▸ AIM OF THE EXERCISE
Output the complete listing exactly, please, and keep the pictures out of it.
═══ EXTRACTED RECORDS
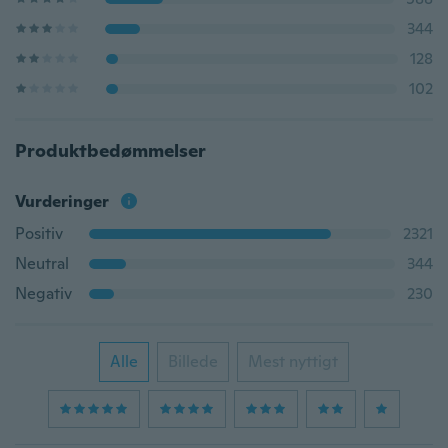
344
128
102
Produktbedømmelser
Vurderinger
Positiv
2321
Neutral
344
Negativ
230
Alle
Billede
Mest nyttigt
══════
▸ ANSWER FOR THE TASK
344
128
102
Produktbedømmelser
Vurderinger
Positiv
2321
Neutral
344
Negativ
230
Alle
Billede
Mest nyttigt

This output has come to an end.